Propagate XLogFindNextRecord error to callers

Started by Anthonin Bonnefoy4 months ago17 messageshackers
Jump to latest
#1Anthonin Bonnefoy
anthonin.bonnefoy@datadoghq.com

Hi,

Currently, XLogFindNextRecord errormsg is ignored and callers will only
output a generic 'could not find a valid record' message without details.
Additionally, invalid page header won't go through XLogReadRecord, leaving
the error in state->errormsg_buf.

This patch propagates XLogFindNextRecord's error message to the callers and
displays it. In case of an invalid page header, the errormsg is filled with
errormsg_buf content.

With this patch, pg_waldump will now have the following output when reading
a file with an invalid header:
pg_waldump: error: could not find a valid record after D80/5C000000:
invalid magic number D116 in WAL segment 0000001400000D8000000017, LSN
D80/5C000000, offset 0

Regards,
Anthonin Bonnefoy

Attachments:

v1-0001-Propage-errormsg-to-XLogFindNextRecord-caller.patchapplication/octet-stream; name=v1-0001-Propage-errormsg-to-XLogFindNextRecord-caller.patchDownload+47-17
#2Mircea Cadariu
cadariu.mircea@gmail.com
In reply to: Anthonin Bonnefoy (#1)
Re: Propagate XLogFindNextRecord error to callers

Hi Anthonin,

On 12/12/2025 10:39, Anthonin Bonnefoy wrote:

With this patch, pg_waldump will now have the following output when
reading a file with an invalid header:
pg_waldump: error: could not find a valid record after D80/5C000000:
invalid magic number D116 in WAL segment 0000001400000D8000000017, LSN
D80/5C000000, offset 0

I've picked up the review for your patch.

Attached is a failing test that reproduces the issue.

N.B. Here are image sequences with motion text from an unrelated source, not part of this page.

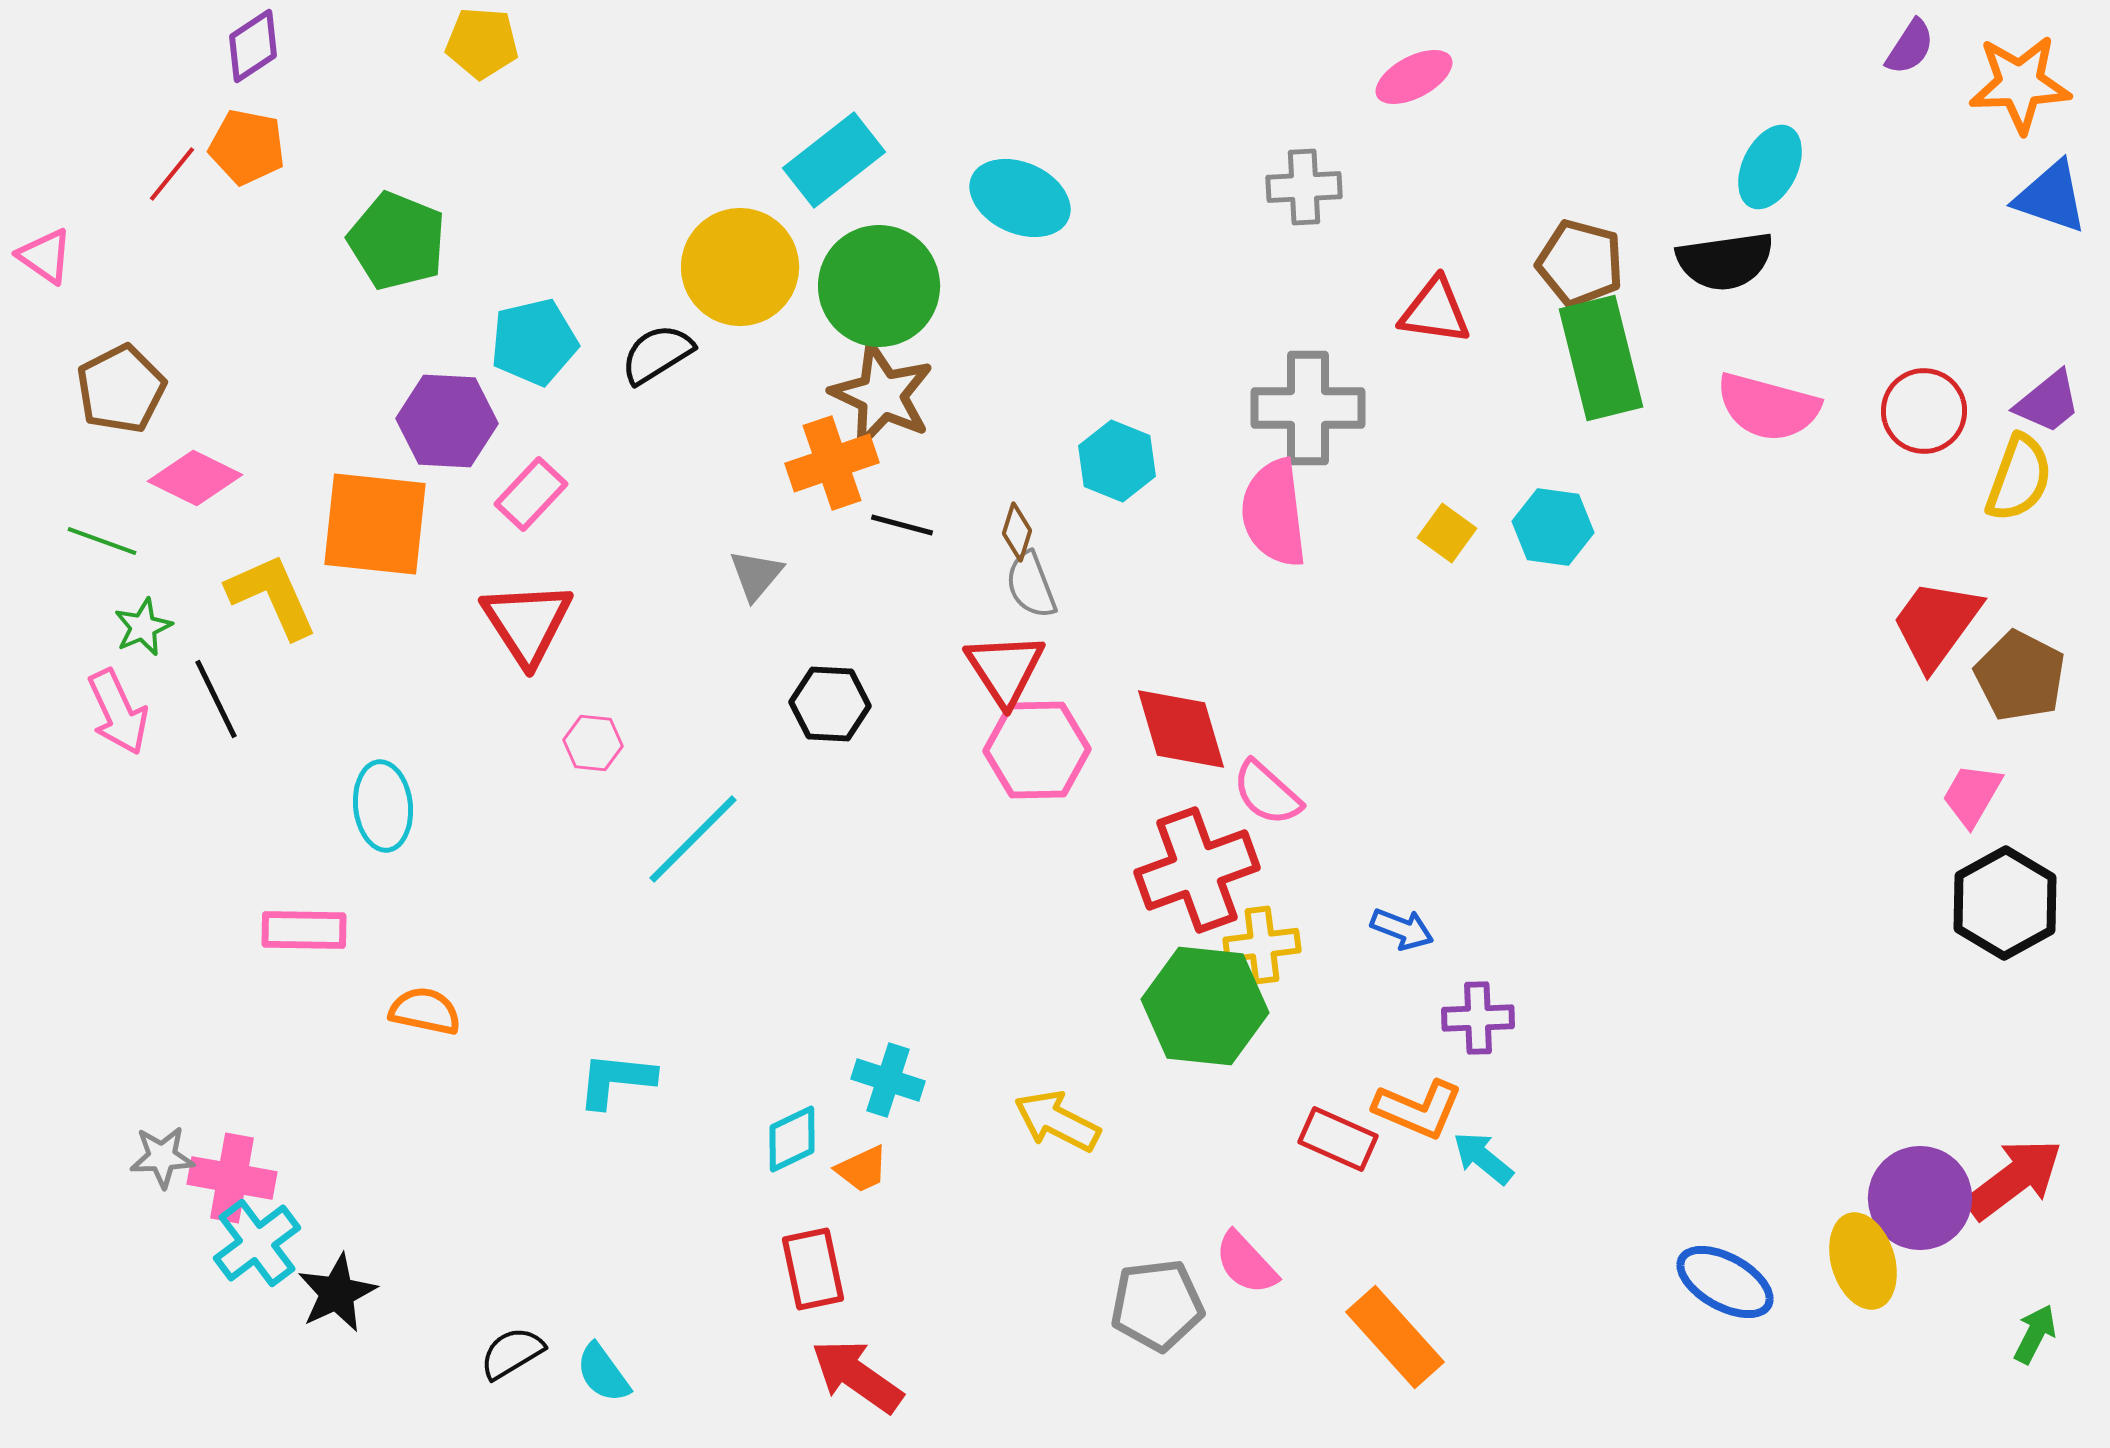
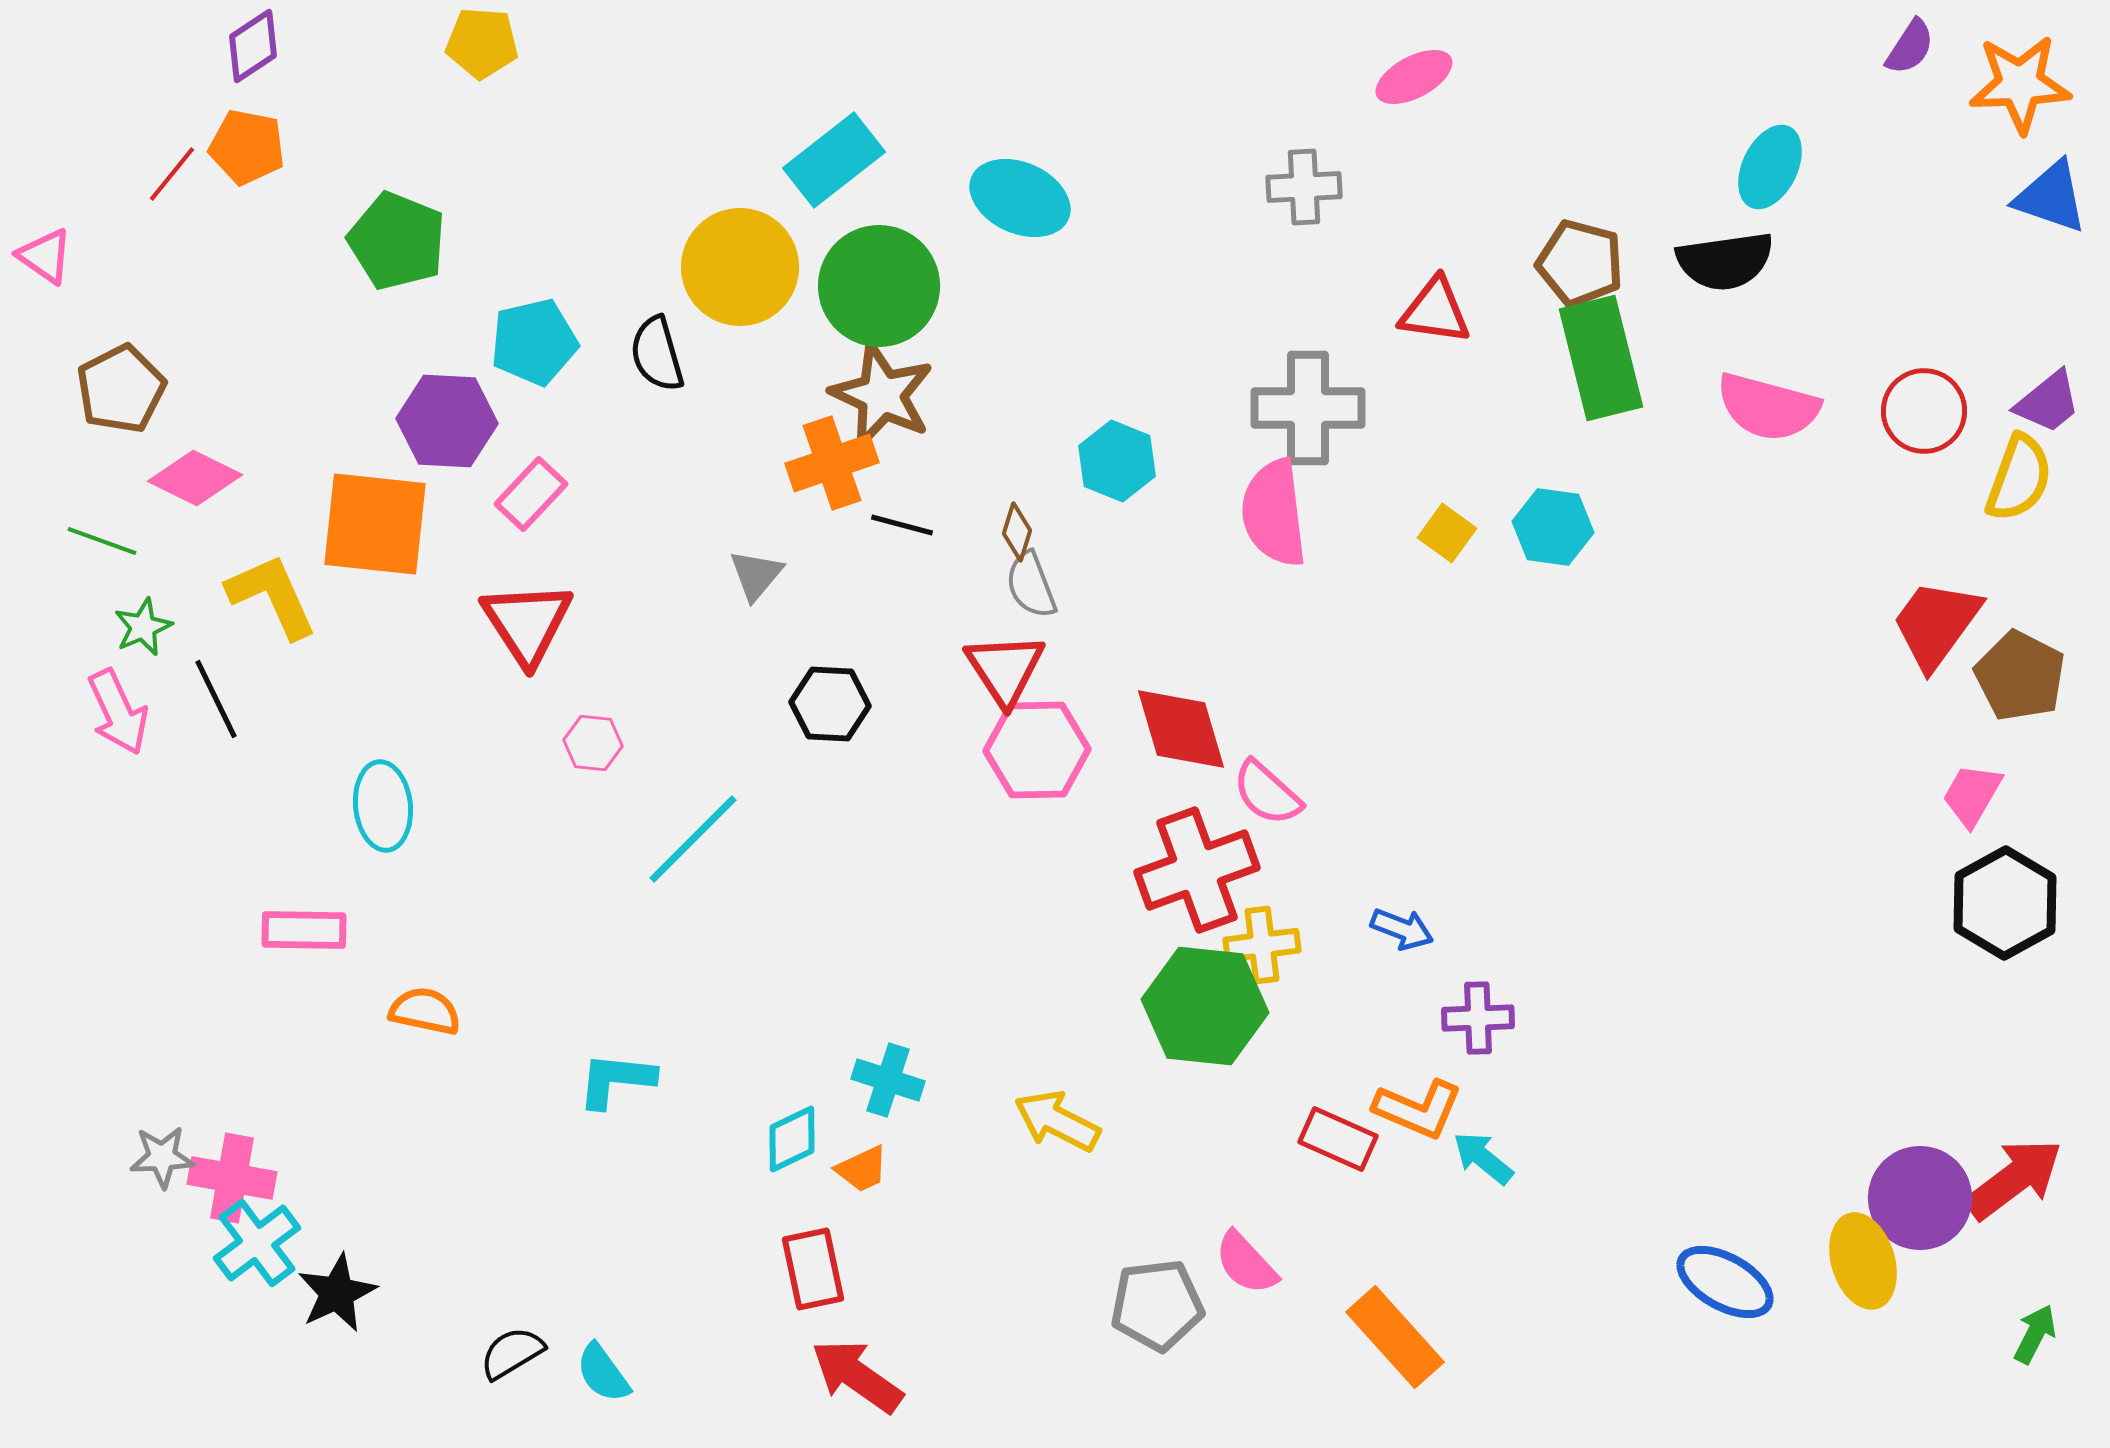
black semicircle at (657, 354): rotated 74 degrees counterclockwise
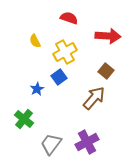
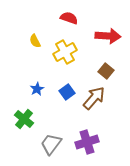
blue square: moved 8 px right, 15 px down
purple cross: rotated 10 degrees clockwise
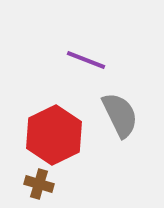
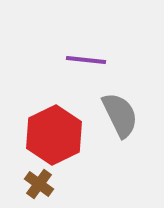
purple line: rotated 15 degrees counterclockwise
brown cross: rotated 20 degrees clockwise
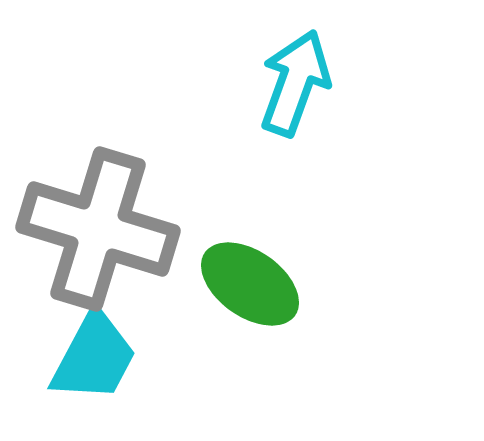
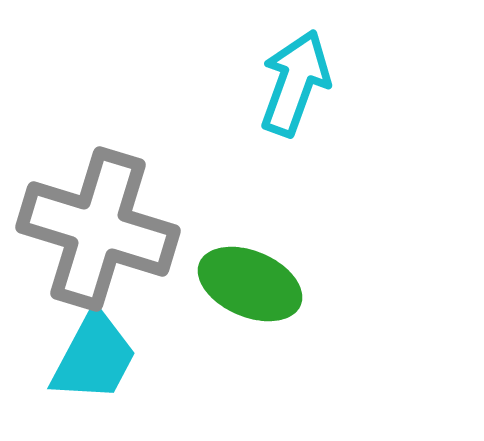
green ellipse: rotated 12 degrees counterclockwise
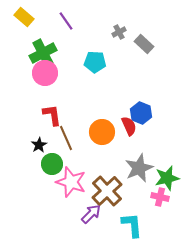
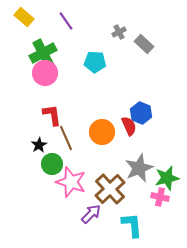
brown cross: moved 3 px right, 2 px up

Have I got it
right? We can consider using it to validate your patch then.

--
Thanks,
Mircea Cadariu

Attachments:

v1-0001-Add-pg_waldump-test-for-invalid-WAL-page-magic-er.patchtext/plain; charset=UTF-8; name=v1-0001-Add-pg_waldump-test-for-invalid-WAL-page-magic-er.patchDownload+22-1
#3Anthonin Bonnefoy
anthonin.bonnefoy@datadoghq.com
In reply to: Mircea Cadariu (#2)
Re: Propagate XLogFindNextRecord error to callers

On Tue, Feb 3, 2026 at 5:05 PM Mircea Cadariu <cadariu.mircea@gmail.com> wrote:

I've picked up the review for your patch.

Thanks for picking it!

Attached is a failing test that reproduces the issue. Have I got it
right? We can consider using it to validate your patch then.

Yeah, that's the gist of it. However, the test you've written will
only work on little endian architectures. Also, I think the xlog page
header size won't have the 4 bytes padding on 32 bits systems.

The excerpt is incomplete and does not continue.